AIM OF THE TASK = Give the entries again exactly. Skip the pictures.
========
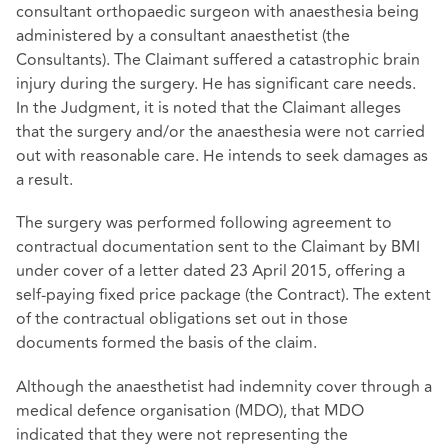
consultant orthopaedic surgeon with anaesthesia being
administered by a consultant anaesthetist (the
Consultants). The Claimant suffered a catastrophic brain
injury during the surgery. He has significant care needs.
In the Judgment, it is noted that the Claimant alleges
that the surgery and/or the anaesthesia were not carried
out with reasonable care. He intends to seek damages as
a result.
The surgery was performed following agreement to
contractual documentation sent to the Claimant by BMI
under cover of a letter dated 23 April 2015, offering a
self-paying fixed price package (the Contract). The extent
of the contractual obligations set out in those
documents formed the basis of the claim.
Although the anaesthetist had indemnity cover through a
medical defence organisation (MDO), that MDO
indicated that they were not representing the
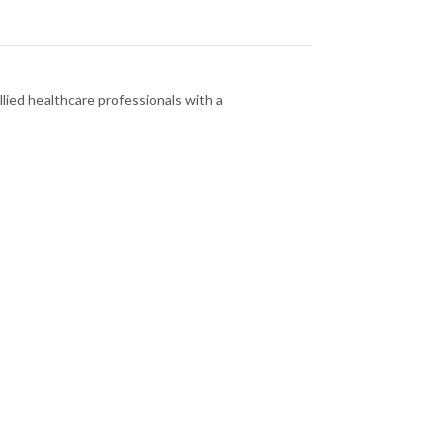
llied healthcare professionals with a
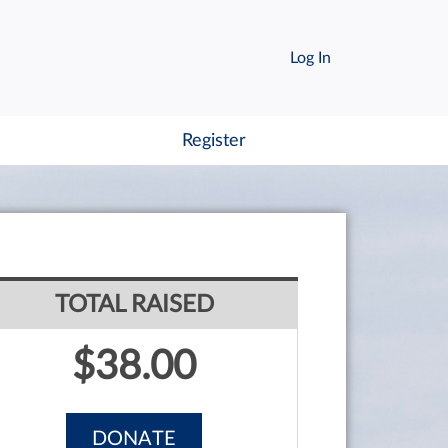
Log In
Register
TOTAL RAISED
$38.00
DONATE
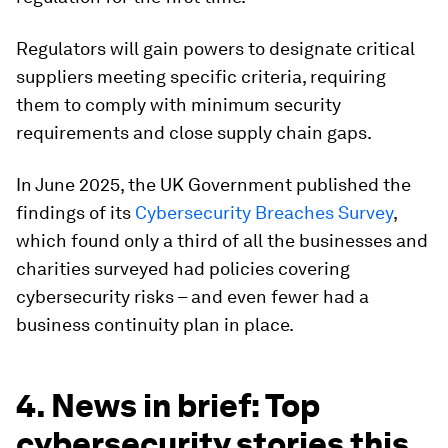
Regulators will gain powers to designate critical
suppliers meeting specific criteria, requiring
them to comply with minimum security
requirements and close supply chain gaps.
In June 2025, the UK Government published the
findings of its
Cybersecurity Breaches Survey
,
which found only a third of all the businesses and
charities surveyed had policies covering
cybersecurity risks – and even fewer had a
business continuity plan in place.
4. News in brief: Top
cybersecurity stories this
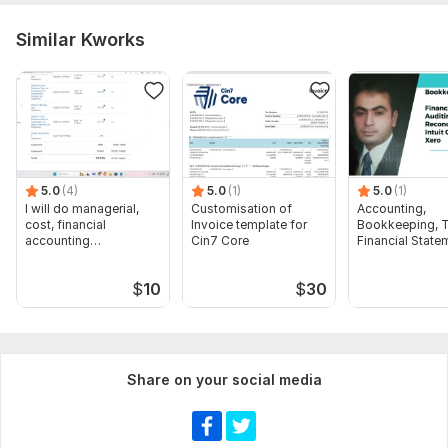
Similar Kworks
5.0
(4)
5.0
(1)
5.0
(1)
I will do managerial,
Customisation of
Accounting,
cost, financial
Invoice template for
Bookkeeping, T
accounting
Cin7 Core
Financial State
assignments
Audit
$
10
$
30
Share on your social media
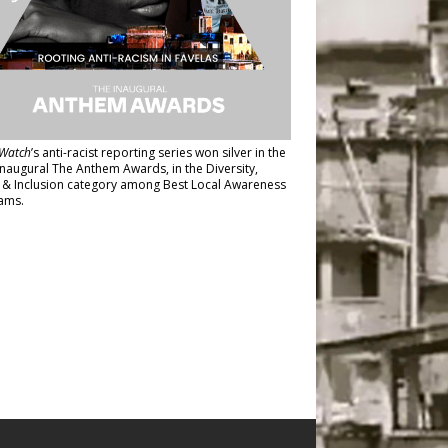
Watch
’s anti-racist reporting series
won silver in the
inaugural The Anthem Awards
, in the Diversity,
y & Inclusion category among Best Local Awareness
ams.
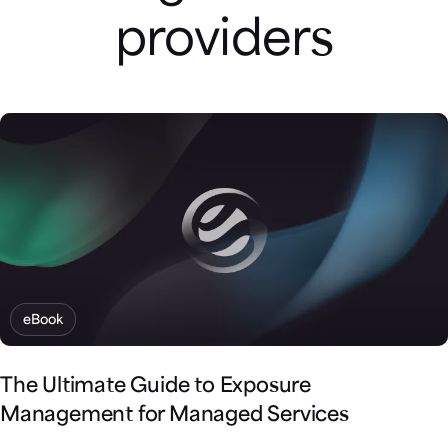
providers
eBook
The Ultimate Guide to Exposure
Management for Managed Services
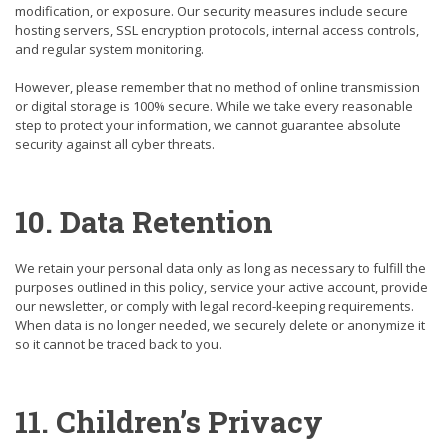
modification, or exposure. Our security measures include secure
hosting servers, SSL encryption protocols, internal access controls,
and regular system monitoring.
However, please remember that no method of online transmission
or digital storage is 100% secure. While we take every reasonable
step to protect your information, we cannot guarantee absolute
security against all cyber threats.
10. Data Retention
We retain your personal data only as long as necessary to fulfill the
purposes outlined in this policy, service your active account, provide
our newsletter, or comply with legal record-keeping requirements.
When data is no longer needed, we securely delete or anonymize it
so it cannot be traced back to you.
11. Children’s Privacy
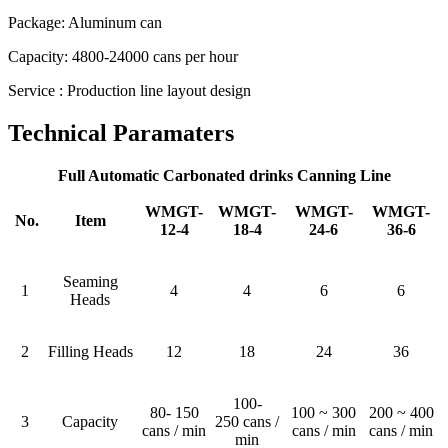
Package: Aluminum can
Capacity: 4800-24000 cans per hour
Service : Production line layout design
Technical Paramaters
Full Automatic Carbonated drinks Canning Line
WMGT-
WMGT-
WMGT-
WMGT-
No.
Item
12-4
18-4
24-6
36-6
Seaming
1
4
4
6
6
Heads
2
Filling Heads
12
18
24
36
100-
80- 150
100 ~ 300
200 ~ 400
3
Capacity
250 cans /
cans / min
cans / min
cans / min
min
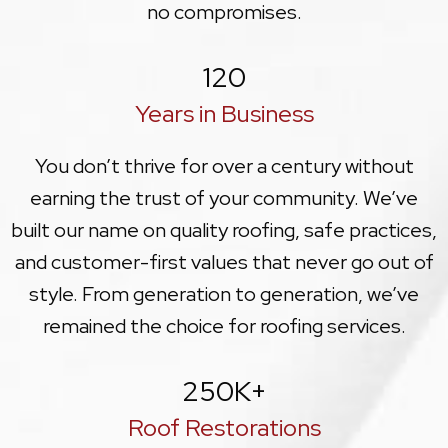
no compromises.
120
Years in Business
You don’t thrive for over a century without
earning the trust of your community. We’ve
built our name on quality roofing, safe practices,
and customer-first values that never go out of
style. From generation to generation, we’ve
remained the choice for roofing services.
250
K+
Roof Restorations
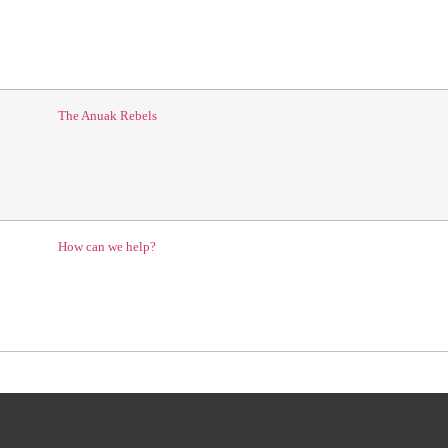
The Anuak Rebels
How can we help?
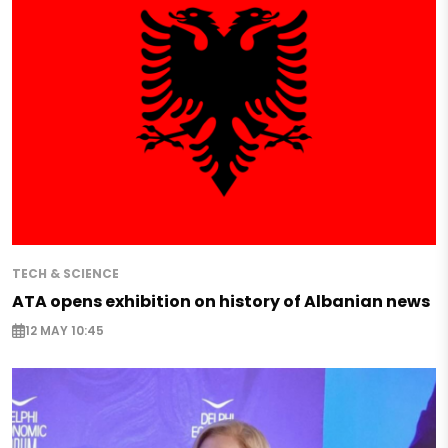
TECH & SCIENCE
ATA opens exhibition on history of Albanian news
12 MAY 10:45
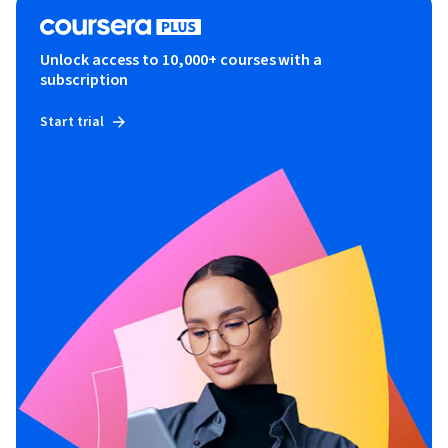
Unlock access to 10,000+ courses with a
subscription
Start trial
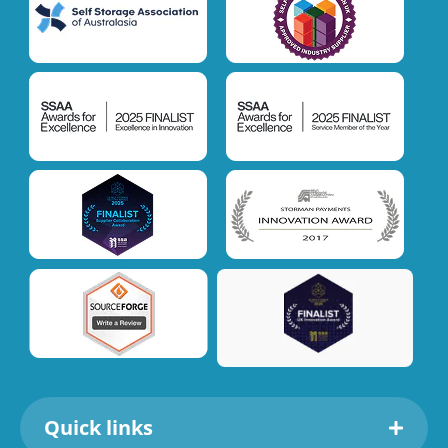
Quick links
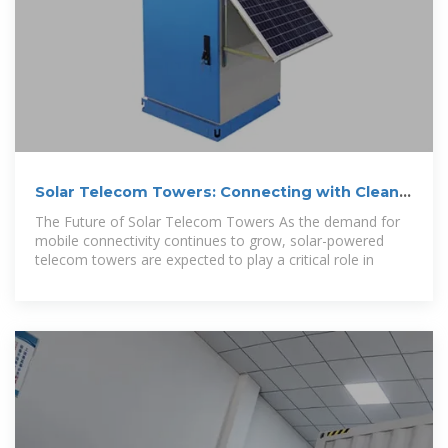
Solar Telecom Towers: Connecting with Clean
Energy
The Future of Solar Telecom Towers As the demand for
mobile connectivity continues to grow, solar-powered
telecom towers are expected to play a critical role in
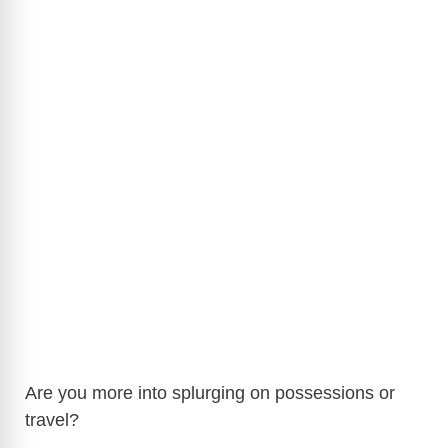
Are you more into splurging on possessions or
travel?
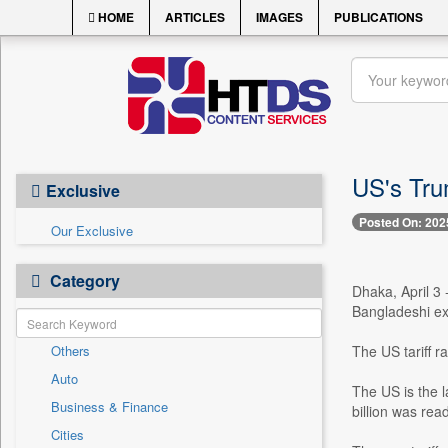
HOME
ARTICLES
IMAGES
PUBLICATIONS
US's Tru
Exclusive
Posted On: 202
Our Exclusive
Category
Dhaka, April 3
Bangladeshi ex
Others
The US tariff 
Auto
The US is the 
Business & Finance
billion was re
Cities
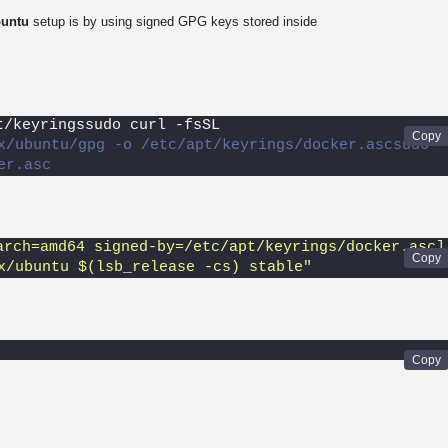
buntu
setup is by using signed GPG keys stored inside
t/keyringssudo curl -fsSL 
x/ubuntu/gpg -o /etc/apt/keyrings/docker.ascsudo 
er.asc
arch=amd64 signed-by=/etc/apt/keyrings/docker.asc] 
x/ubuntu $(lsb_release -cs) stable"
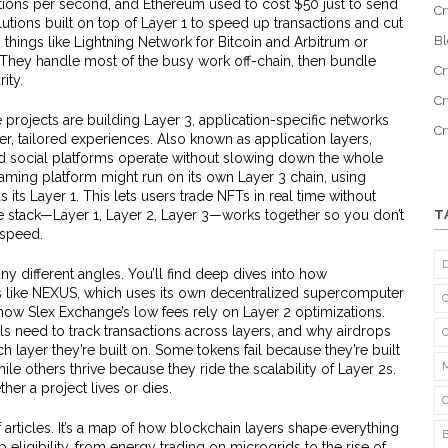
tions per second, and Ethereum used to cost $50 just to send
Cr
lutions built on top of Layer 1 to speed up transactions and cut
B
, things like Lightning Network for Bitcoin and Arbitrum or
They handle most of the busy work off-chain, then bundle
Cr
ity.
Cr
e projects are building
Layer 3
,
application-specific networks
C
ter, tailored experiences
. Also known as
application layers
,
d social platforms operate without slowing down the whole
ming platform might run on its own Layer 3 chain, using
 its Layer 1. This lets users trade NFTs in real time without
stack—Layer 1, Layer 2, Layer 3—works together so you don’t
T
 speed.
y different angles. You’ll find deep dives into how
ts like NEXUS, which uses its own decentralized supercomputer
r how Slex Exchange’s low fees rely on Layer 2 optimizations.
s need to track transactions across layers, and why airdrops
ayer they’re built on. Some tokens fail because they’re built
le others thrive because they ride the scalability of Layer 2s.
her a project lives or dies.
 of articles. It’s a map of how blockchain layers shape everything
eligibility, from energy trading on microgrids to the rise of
========
SOLUTION TO THIS EXERCISE =
consultant orthopaedic surgeon with anaesthesia being
administered by a consultant anaesthetist (the
Consultants). The Claimant suffered a catastrophic brain
injury during the surgery. He has significant care needs.
In the Judgment, it is noted that the Claimant alleges
that the surgery and/or the anaesthesia were not carried
out with reasonable care. He intends to seek damages as
a result.
The surgery was performed following agreement to
contractual documentation sent to the Claimant by BMI
under cover of a letter dated 23 April 2015, offering a
self-paying fixed price package (the Contract). The extent
of the contractual obligations set out in those
documents formed the basis of the claim.
Although the anaesthetist had indemnity cover through a
medical defence organisation (MDO), that MDO
indicated that they were not representing the
llied healthcare professionals with a
Log In
Register
TOTAL RAISED
$38.00
DONATE
Regulators will gain powers to designate critical
suppliers meeting specific criteria, requiring
them to comply with minimum security
requirements and close supply chain gaps.
In June 2025, the UK Government published the
findings of its
Cybersecurity Breaches Survey
,
which found only a third of all the businesses and
charities surveyed had policies covering
cybersecurity risks – and even fewer had a
business continuity plan in place.
4. News in brief: Top
cybersecurity stories this
Similar Kworks
5.0
(4)
5.0
(1)
5.0
(1)
I will do managerial,
Customisation of
Accounting,
cost, financial
Invoice template for
Bookkeeping, T
accounting
Cin7 Core
Financial State
assignments
Audit
$
10
$
30
Share on your social media
Watch
’s anti-racist reporting series
won silver in the
inaugural The Anthem Awards
, in the Diversity,
y & Inclusion category among Best Local Awareness
ams.
providers
eBook
The Ultimate Guide to Exposure
Management for Managed Services
modification, or exposure. Our security measures include secure
hosting servers, SSL encryption protocols, internal access controls,
and regular system monitoring.
However, please remember that no method of online transmission
or digital storage is 100% secure. While we take every reasonable
step to protect your information, we cannot guarantee absolute
security against all cyber threats.
10. Data Retention
We retain your personal data only as long as necessary to fulfill the
purposes outlined in this policy, service your active account, provide
our newsletter, or comply with legal record-keeping requirements.
When data is no longer needed, we securely delete or anonymize it
so it cannot be traced back to you.
11. Children’s Privacy
Package: Aluminum can
Capacity: 4800-24000 cans per hour
Service : Production line layout design
Technical Paramaters
Full Automatic Carbonated drinks Canning Line
WMGT-
WMGT-
WMGT-
WMGT-
No.
Item
12-4
18-4
24-6
36-6
Seaming
1
4
4
6
6
Heads
2
Filling Heads
12
18
24
36
100-
80- 150
100 ~ 300
200 ~ 400
3
Capacity
250 cans /
cans / min
cans / min
cans / min
min
no compromises.
120
Years in Business
You don’t thrive for over a century without
earning the trust of your community. We’ve
built our name on quality roofing, safe practices,
and customer-first values that never go out of
style. From generation to generation, we’ve
remained the choice for roofing services.
250
K+
Roof Restorations
The Anuak Rebels
How can we help?
TECH & SCIENCE
ATA opens exhibition on history of Albanian news
12 MAY 10:45
Unlock access to 10,000+ courses with a
subscription
Start trial
Quick links
Solar Telecom Towers: Connecting with Clean
Energy
The Future of Solar Telecom Towers As the demand for
mobile connectivity continues to grow, solar-powered
telecom towers are expected to play a critical role in
Are you more into splurging on possessions or
travel?
HOME
ARTICLES
IMAGES
PUBLICATIONS
US's Tru
Exclusive
Posted On: 202
Our Exclusive
Category
Dhaka, April 3
Bangladeshi ex
Others
The US tariff 
Auto
The US is the 
Business & Finance
billion was re
Cities
buntu
setup is by using signed GPG keys stored inside
t/keyringssudo curl -fsSL 
x/ubuntu/gpg -o /etc/apt/keyrings/docker.ascsudo 
er.asc
arch=amd64 signed-by=/etc/apt/keyrings/docker.asc] 
x/ubuntu $(lsb_release -cs) stable"
tions per second, and Ethereum used to cost $50 just to send
Cr
lutions built on top of Layer 1 to speed up transactions and cut
B
, things like Lightning Network for Bitcoin and Arbitrum or
They handle most of the busy work off-chain, then bundle
Cr
ity.
Cr
e projects are building
Layer 3
,
application-specific networks
C
ter, tailored experiences
. Also known as
application layers
,
d social platforms operate without slowing down the whole
ming platform might run on its own Layer 3 chain, using
 its Layer 1. This lets users trade NFTs in real time without
stack—Layer 1, Layer 2, Layer 3—works together so you don’t
T
 speed.
y different angles. You’ll find deep dives into how
ts like NEXUS, which uses its own decentralized supercomputer
r how Slex Exchange’s low fees rely on Layer 2 optimizations.
s need to track transactions across layers, and why airdrops
ayer they’re built on. Some tokens fail because they’re built
le others thrive because they ride the scalability of Layer 2s.
her a project lives or dies.
 of articles. It’s a map of how blockchain layers shape everything
eligibility, from energy trading on microgrids to the rise of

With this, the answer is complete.